Task prompt ▸ The reply should consist of every entry, repeated exactly.

Material provided ▸
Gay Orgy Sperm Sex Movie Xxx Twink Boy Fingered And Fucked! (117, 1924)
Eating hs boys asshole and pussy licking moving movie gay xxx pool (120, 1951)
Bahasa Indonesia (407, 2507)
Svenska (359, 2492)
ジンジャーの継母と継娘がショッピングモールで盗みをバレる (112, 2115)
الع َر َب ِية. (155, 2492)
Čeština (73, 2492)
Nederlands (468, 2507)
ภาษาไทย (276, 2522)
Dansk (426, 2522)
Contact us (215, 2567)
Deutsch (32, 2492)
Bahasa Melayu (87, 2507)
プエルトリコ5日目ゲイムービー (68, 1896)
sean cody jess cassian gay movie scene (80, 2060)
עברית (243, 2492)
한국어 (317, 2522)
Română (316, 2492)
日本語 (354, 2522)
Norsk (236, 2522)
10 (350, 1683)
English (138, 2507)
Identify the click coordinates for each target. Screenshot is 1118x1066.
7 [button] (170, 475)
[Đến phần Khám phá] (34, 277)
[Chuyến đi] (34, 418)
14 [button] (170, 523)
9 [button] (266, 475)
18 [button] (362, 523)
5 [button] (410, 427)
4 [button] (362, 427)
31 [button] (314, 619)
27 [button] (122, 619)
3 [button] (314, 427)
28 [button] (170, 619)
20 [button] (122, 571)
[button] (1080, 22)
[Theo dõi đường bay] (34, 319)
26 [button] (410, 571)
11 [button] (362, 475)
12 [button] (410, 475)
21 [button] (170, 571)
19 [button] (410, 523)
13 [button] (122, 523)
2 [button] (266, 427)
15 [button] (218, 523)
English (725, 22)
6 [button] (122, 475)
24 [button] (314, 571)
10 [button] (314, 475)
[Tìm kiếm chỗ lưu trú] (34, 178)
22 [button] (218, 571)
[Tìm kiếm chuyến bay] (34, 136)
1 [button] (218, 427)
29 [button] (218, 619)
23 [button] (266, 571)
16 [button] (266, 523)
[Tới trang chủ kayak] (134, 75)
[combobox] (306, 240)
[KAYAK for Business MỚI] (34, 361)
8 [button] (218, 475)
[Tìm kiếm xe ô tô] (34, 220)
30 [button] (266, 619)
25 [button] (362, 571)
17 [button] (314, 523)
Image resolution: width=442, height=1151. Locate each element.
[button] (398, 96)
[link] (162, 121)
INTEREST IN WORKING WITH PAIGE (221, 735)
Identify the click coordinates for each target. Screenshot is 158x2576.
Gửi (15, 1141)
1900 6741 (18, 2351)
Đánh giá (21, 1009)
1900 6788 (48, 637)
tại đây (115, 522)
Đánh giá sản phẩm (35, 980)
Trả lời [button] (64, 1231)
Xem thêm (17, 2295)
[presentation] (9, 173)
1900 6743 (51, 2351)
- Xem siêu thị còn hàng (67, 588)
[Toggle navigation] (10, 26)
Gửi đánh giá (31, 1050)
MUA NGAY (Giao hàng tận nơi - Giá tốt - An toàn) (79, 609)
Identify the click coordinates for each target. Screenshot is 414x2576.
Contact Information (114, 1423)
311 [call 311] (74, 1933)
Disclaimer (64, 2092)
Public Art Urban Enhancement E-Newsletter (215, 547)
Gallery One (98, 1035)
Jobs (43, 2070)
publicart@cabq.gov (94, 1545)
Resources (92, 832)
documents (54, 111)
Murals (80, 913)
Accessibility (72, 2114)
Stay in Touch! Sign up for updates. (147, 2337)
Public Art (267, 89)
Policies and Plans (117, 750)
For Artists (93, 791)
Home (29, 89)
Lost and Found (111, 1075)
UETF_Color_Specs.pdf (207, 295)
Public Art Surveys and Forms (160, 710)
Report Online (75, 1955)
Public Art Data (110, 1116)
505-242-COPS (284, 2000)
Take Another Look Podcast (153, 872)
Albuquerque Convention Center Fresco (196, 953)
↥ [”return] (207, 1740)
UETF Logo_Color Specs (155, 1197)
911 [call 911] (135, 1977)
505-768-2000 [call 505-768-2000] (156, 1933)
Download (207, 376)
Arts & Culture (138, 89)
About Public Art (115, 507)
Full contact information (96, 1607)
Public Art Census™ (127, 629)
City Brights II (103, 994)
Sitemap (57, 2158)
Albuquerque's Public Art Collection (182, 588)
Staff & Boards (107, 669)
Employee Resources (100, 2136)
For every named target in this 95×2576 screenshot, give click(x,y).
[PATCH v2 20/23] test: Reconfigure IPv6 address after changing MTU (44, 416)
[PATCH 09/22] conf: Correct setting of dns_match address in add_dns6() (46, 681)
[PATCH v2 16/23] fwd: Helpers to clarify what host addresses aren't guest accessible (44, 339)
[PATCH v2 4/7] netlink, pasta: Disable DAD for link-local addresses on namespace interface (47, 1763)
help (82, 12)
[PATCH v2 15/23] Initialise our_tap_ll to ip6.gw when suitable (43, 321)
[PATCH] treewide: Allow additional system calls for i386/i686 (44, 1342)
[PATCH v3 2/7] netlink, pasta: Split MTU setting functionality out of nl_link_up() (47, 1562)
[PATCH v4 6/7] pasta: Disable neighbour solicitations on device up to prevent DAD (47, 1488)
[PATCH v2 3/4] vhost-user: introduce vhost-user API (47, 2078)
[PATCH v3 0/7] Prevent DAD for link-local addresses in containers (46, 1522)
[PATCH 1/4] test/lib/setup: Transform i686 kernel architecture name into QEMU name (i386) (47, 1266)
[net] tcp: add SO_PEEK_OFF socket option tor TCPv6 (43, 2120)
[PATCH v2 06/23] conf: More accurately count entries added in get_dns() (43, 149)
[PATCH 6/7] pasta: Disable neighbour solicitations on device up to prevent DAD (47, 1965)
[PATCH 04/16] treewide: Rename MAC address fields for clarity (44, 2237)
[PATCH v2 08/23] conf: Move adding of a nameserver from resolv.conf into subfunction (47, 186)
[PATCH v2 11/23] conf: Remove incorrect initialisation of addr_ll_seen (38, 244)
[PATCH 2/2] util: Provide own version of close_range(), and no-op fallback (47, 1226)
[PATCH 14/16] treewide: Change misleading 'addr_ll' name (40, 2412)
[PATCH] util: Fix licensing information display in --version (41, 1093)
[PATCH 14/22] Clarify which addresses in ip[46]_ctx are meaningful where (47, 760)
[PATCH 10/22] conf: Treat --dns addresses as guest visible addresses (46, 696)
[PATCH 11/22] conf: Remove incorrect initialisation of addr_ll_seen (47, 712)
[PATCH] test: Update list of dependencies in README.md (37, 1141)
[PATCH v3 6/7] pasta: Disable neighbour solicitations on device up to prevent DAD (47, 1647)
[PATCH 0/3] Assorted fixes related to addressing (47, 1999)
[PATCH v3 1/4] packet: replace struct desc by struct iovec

Task response ▸
Gay Orgy Sperm Sex Movie Xxx Twink Boy Fingered And Fucked! (117, 1924)
Eating hs boys asshole and pussy licking moving movie gay xxx pool (120, 1951)
Bahasa Indonesia (407, 2507)
Svenska (359, 2492)
ジンジャーの継母と継娘がショッピングモールで盗みをバレる (112, 2115)
الع َر َب ِية. (155, 2492)
Čeština (73, 2492)
Nederlands (468, 2507)
ภาษาไทย (276, 2522)
Dansk (426, 2522)
Contact us (215, 2567)
Deutsch (32, 2492)
Bahasa Melayu (87, 2507)
プエルトリコ5日目ゲイムービー (68, 1896)
sean cody jess cassian gay movie scene (80, 2060)
עברית (243, 2492)
한국어 (317, 2522)
Română (316, 2492)
日本語 (354, 2522)
Norsk (236, 2522)
10 (350, 1683)
English (138, 2507)
Identify the click coordinates for each target. Screenshot is 1118x1066.
7 [button] (170, 475)
[Đến phần Khám phá] (34, 277)
[Chuyến đi] (34, 418)
14 [button] (170, 523)
9 [button] (266, 475)
18 [button] (362, 523)
5 [button] (410, 427)
4 [button] (362, 427)
31 [button] (314, 619)
27 [button] (122, 619)
3 [button] (314, 427)
28 [button] (170, 619)
20 [button] (122, 571)
[button] (1080, 22)
[Theo dõi đường bay] (34, 319)
26 [button] (410, 571)
11 [button] (362, 475)
12 [button] (410, 475)
21 [button] (170, 571)
19 [button] (410, 523)
13 [button] (122, 523)
2 [button] (266, 427)
15 [button] (218, 523)
English (725, 22)
6 [button] (122, 475)
24 [button] (314, 571)
10 [button] (314, 475)
[Tìm kiếm chỗ lưu trú] (34, 178)
22 [button] (218, 571)
[Tìm kiếm chuyến bay] (34, 136)
1 [button] (218, 427)
29 [button] (218, 619)
23 [button] (266, 571)
16 [button] (266, 523)
[Tới trang chủ kayak] (134, 75)
[combobox] (306, 240)
[KAYAK for Business MỚI] (34, 361)
8 [button] (218, 475)
[Tìm kiếm xe ô tô] (34, 220)
30 [button] (266, 619)
25 [button] (362, 571)
17 [button] (314, 523)
Image resolution: width=442, height=1151. Locate each element.
[button] (398, 96)
[link] (162, 121)
INTEREST IN WORKING WITH PAIGE (221, 735)
Identify the click coordinates for each target. Screenshot is 158x2576.
Gửi (15, 1141)
1900 6741 (18, 2351)
Đánh giá (21, 1009)
1900 6788 (48, 637)
tại đây (115, 522)
Đánh giá sản phẩm (35, 980)
Trả lời [button] (64, 1231)
Xem thêm (17, 2295)
[presentation] (9, 173)
1900 6743 (51, 2351)
- Xem siêu thị còn hàng (67, 588)
[Toggle navigation] (10, 26)
Gửi đánh giá (31, 1050)
MUA NGAY (Giao hàng tận nơi - Giá tốt - An toàn) (79, 609)
Identify the click coordinates for each target. Screenshot is 414x2576.
Contact Information (114, 1423)
311 [call 311] (74, 1933)
Disclaimer (64, 2092)
Public Art Urban Enhancement E-Newsletter (215, 547)
Gallery One (98, 1035)
Jobs (43, 2070)
publicart@cabq.gov (94, 1545)
Resources (92, 832)
documents (54, 111)
Murals (80, 913)
Accessibility (72, 2114)
Stay in Touch! Sign up for updates. (147, 2337)
Public Art (267, 89)
Policies and Plans (117, 750)
For Artists (93, 791)
Home (29, 89)
Lost and Found (111, 1075)
UETF_Color_Specs.pdf (207, 295)
Public Art Surveys and Forms (160, 710)
Report Online (75, 1955)
Public Art Data (110, 1116)
505-242-COPS (284, 2000)
Take Another Look Podcast (153, 872)
Albuquerque Convention Center Fresco (196, 953)
↥ [”return] (207, 1740)
UETF Logo_Color Specs (155, 1197)
911 [call 911] (135, 1977)
505-768-2000 [call 505-768-2000] (156, 1933)
Download (207, 376)
Arts & Culture (138, 89)
About Public Art (115, 507)
Full contact information (96, 1607)
Public Art Census™ (127, 629)
City Brights II (103, 994)
Sitemap (57, 2158)
Albuquerque's Public Art Collection (182, 588)
Staff & Boards (107, 669)
Employee Resources (100, 2136)
For every named target in this 95×2576 screenshot, give click(x,y).
[PATCH v2 20/23] test: Reconfigure IPv6 address after changing MTU (44, 416)
[PATCH 09/22] conf: Correct setting of dns_match address in add_dns6() (46, 681)
[PATCH v2 16/23] fwd: Helpers to clarify what host addresses aren't guest accessible (44, 339)
[PATCH v2 4/7] netlink, pasta: Disable DAD for link-local addresses on namespace interface (47, 1763)
help (82, 12)
[PATCH v2 15/23] Initialise our_tap_ll to ip6.gw when suitable (43, 321)
[PATCH] treewide: Allow additional system calls for i386/i686 (44, 1342)
[PATCH v3 2/7] netlink, pasta: Split MTU setting functionality out of nl_link_up() (47, 1562)
[PATCH v4 6/7] pasta: Disable neighbour solicitations on device up to prevent DAD (47, 1488)
[PATCH v2 3/4] vhost-user: introduce vhost-user API (47, 2078)
[PATCH v3 0/7] Prevent DAD for link-local addresses in containers (46, 1522)
[PATCH 1/4] test/lib/setup: Transform i686 kernel architecture name into QEMU name (i386) (47, 1266)
[net] tcp: add SO_PEEK_OFF socket option tor TCPv6 (43, 2120)
[PATCH v2 06/23] conf: More accurately count entries added in get_dns() (43, 149)
[PATCH 6/7] pasta: Disable neighbour solicitations on device up to prevent DAD (47, 1965)
[PATCH 04/16] treewide: Rename MAC address fields for clarity (44, 2237)
[PATCH v2 08/23] conf: Move adding of a nameserver from resolv.conf into subfunction (47, 186)
[PATCH v2 11/23] conf: Remove incorrect initialisation of addr_ll_seen (38, 244)
[PATCH 2/2] util: Provide own version of close_range(), and no-op fallback (47, 1226)
[PATCH 14/16] treewide: Change misleading 'addr_ll' name (40, 2412)
[PATCH] util: Fix licensing information display in --version (41, 1093)
[PATCH 14/22] Clarify which addresses in ip[46]_ctx are meaningful where (47, 760)
[PATCH 10/22] conf: Treat --dns addresses as guest visible addresses (46, 696)
[PATCH 11/22] conf: Remove incorrect initialisation of addr_ll_seen (47, 712)
[PATCH] test: Update list of dependencies in README.md (37, 1141)
[PATCH v3 6/7] pasta: Disable neighbour solicitations on device up to prevent DAD (47, 1647)
[PATCH 0/3] Assorted fixes related to addressing (47, 1999)
[PATCH v3 1/4] packet: replace struct desc by struct iovec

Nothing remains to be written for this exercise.